A polarização política fez do Sete de Setembro uma batalha ideológica. Aparentemente o placar da presença da multidão ontem, somente na cidade de São Paulo, foi maior no evento bolsonarista, com 42 mil pessoas na Avenida Paulista, do que no evento lulista, com 8,8 mil pessoas, segundo levantamento da Universidade de São Paulo. Outras capitais brasileiras tiveram também suas manifestações, tanto no lado lulista quanto no bolsonarista.
Enquanto o presidente Lula preferiu assistir ao desfile do Dia da Independência em Brasília, conforme determina o protocolo de seu cargo, movimentos sociais são que dominaram as manifestações solidárias ao atual governo. No entanto, as pautas pareciam sem naturalidade nem espontaneidade, seguidas mais pela associação ao comando de Lula do que às naturais reivindicações dos presentes.
Um exemplo disso é a escala 6x1 do trabalho. Se a manifestação fosse realmente mais visceral e decisiva, esse padrão de exploração profissional teria acabado faz tempo. A impressão que se tem é que os manifestantes, independente de serem contra ou a favor da escala 6x1, parecem aquelas crianças do jardim de infância que, numa peça teatral da escola, mostram placas pedindo para "preservar a natureza".
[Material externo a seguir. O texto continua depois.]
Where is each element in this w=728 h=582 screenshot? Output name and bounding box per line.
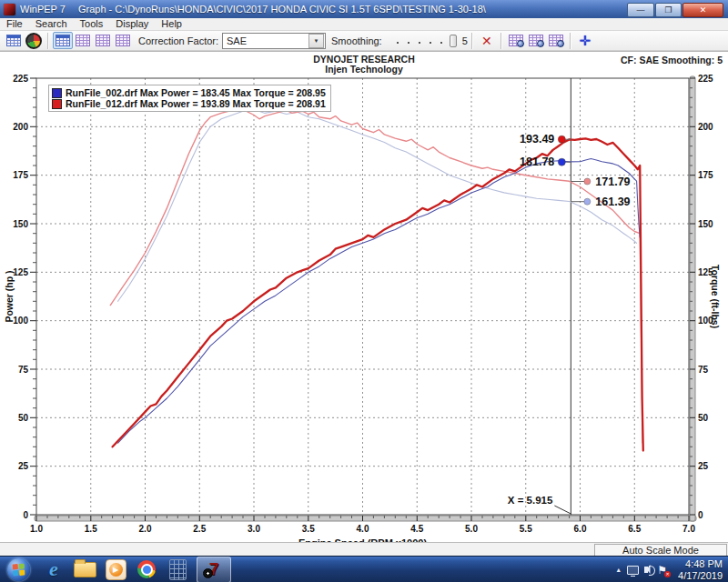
scale-mode-status: Auto Scale Mode	[594, 544, 727, 557]
graph-compare-icon-glyph	[76, 35, 90, 46]
graph-pen-icon[interactable]	[53, 32, 73, 49]
window-title: WinPEP 7Graph - C:\DynoRuns\HONDA\CIVIC\…	[20, 4, 486, 15]
arrow-overlay-icon	[557, 40, 564, 47]
y-tick-label-left: 75	[18, 365, 29, 375]
legend-swatch-run002	[52, 88, 62, 98]
smoothing-label: Smoothing:	[331, 35, 382, 46]
taskbar-chrome-icon[interactable]	[131, 557, 162, 581]
dial-gauge-icon-glyph	[25, 33, 42, 49]
readout-dot	[558, 135, 565, 143]
menu-bar: File Search Tools Display Help	[0, 18, 728, 31]
restore-icon: ❐	[664, 5, 672, 15]
clock[interactable]: 4:48 PM 4/17/2019	[678, 558, 723, 582]
network-icon[interactable]	[627, 566, 639, 575]
volume-icon[interactable]	[644, 567, 648, 573]
winpep-app-icon	[4, 4, 15, 15]
y-tick-label-left: 0	[23, 510, 28, 520]
close-button[interactable]: ✕	[682, 3, 723, 17]
taskbar-calculator-icon[interactable]	[162, 557, 193, 581]
media-player-icon: ▶	[106, 559, 126, 580]
y-tick-label-left: 225	[13, 74, 28, 84]
smoothing-slider-handle[interactable]	[450, 35, 457, 47]
folder-icon	[74, 562, 96, 577]
pan-graph-icon[interactable]	[526, 32, 546, 49]
minimize-button[interactable]: —	[627, 3, 654, 17]
grid-data-icon[interactable]	[4, 32, 24, 49]
readout-value: 181.78	[520, 156, 554, 168]
action-center-icon[interactable]: ⚑✕	[657, 565, 667, 576]
winpep-7-icon: 7	[209, 559, 219, 579]
menu-help[interactable]: Help	[155, 18, 188, 30]
taskbar-media-player-icon[interactable]: ▶	[100, 557, 131, 581]
readout-value: 193.49	[520, 133, 554, 146]
toolbar-separator	[570, 33, 571, 49]
y-axis-bar-right	[690, 76, 695, 521]
legend-label-run002: RunFile_002.drf Max Power = 183.45 Max T…	[66, 87, 326, 98]
correction-factor-value: SAE	[223, 35, 308, 46]
toolbar-separator	[471, 33, 473, 49]
clear-graph-icon[interactable]: ✕	[477, 32, 497, 49]
y-tick-label-left: 125	[13, 267, 28, 277]
y-tick-label-left: 25	[18, 461, 29, 471]
graph-multi-icon[interactable]	[113, 32, 133, 49]
tray-up-arrow-icon[interactable]: ▲	[615, 567, 622, 573]
cursor-x-label: X = 5.915	[508, 495, 553, 506]
x-tick-label: 5.0	[465, 524, 478, 534]
legend: RunFile_002.drf Max Power = 183.45 Max T…	[48, 85, 331, 112]
y-tick-label-right: 150	[698, 219, 713, 229]
document-title: Graph - C:\DynoRuns\HONDA\CIVIC\2017 HON…	[78, 4, 486, 15]
graph-overlay-icon[interactable]	[93, 32, 113, 49]
graph-pen-icon-glyph	[56, 35, 70, 46]
title-bar: WinPEP 7Graph - C:\DynoRuns\HONDA\CIVIC\…	[0, 0, 728, 18]
menu-search[interactable]: Search	[29, 18, 74, 30]
smoothing-slider[interactable]	[389, 34, 459, 47]
taskbar-winpep-button[interactable]: 7	[197, 557, 231, 582]
x-tick-label: 4.5	[410, 524, 423, 534]
minimize-icon: —	[637, 5, 645, 15]
close-icon: ✕	[700, 5, 707, 15]
legend-item: RunFile_002.drf Max Power = 183.45 Max T…	[52, 87, 326, 98]
chevron-down-icon: ▼	[314, 38, 319, 44]
x-tick-label: 2.5	[193, 524, 206, 534]
y-tick-label-right: 0	[698, 510, 703, 520]
y-tick-label-left: 150	[13, 219, 28, 229]
taskbar-ie-icon[interactable]: e	[38, 557, 69, 581]
dial-gauge-icon[interactable]	[24, 32, 44, 49]
y-axis-label-left: Power (hp )	[4, 270, 15, 322]
x-tick-label: 3.0	[248, 524, 260, 534]
x-tick-label: 3.5	[302, 524, 315, 534]
crosshair-icon[interactable]: ✛	[575, 32, 595, 49]
app-name: WinPEP 7	[20, 4, 66, 15]
legend-label-run012: RunFile_012.drf Max Power = 193.89 Max T…	[66, 98, 326, 109]
start-button[interactable]	[7, 558, 30, 581]
graph-overlay-icon-glyph	[96, 35, 110, 46]
graph-compare-icon[interactable]	[73, 32, 93, 49]
zoom-graph-icon[interactable]	[506, 32, 526, 49]
hand-overlay-icon	[537, 40, 544, 47]
status-bar: Auto Scale Mode	[0, 542, 728, 556]
readout-dot	[584, 178, 591, 185]
chart-svg[interactable]: 1.01.52.02.53.03.54.04.55.05.56.06.57.00…	[0, 52, 728, 543]
x-tick-label: 5.5	[520, 524, 532, 534]
y-tick-label-right: 200	[698, 122, 713, 132]
readout-dot	[584, 198, 591, 205]
menu-tools[interactable]: Tools	[74, 18, 110, 30]
clock-time: 4:48 PM	[678, 558, 723, 570]
y-tick-label-right: 175	[698, 170, 713, 180]
x-tick-label: 4.0	[357, 524, 369, 534]
menu-display[interactable]: Display	[109, 18, 155, 30]
pick-graph-icon[interactable]	[546, 32, 566, 49]
smoothing-value: 5	[462, 35, 468, 46]
y-tick-label-left: 200	[13, 122, 28, 132]
correction-factor-select[interactable]: SAE ▼	[222, 33, 326, 49]
menu-file[interactable]: File	[0, 18, 29, 30]
correction-factor-label: Correction Factor:	[138, 35, 218, 46]
y-axis-label-right: Torque (ft-lbs)	[710, 265, 721, 328]
legend-item: RunFile_012.drf Max Power = 193.89 Max T…	[52, 98, 326, 109]
toolbar-separator	[47, 33, 49, 49]
taskbar: e ▶ 7 ▲ ⚑✕ 4:48 PM 4/17/2019	[0, 556, 728, 582]
restore-button[interactable]: ❐	[655, 3, 682, 17]
x-tick-label: 2.0	[139, 524, 152, 534]
crosshair-icon-glyph: ✛	[580, 34, 592, 47]
taskbar-explorer-icon[interactable]	[69, 557, 100, 581]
Embora os lulistas se gabem de julgar sua agenda temática mais positiva, os bolsonaristas se saíram mais fortes em quantidade, apesar dos abusos. Na manifestação da Avenida Paulista, houve os choros de Michelle Bolsonaro, esposa de Jair e do pastor neopentecostal Silas Malafaia e os ataques do governador de São Paulo, Tarcísio de Freitas, ao Supremo Tribunal Federal, chamando o ministro Alexandre de Moraes de "tirano" e "ditador". Moraes também foi o alvo de manifestos pelo impeachment em cartazes exibidos por bolsonaristas.
Tarcísio agora é acusado pelo STF de defender "Bolsonaro acima de tudo" e os lulistas apontam vassalagem do governador paulista que se prepara para a corrida presidencial de 2026, como um dos favoritos para enfrentar a "democracia de um homem só" de Lula.
Apesar do triunfalismo dos lulistas, que usam a palavra-chave "soberania" para contrapor à "anistia" reivindicada pelos bolsonaristas, diante da hipótese de prisão do ex-presidente Jair Bolsonaro, uma análise mais cautelosa aponta para uma perigosa tese: a de que o termo "anistia" tem uma carga emotiva mais eficaz do que o termo "soberania".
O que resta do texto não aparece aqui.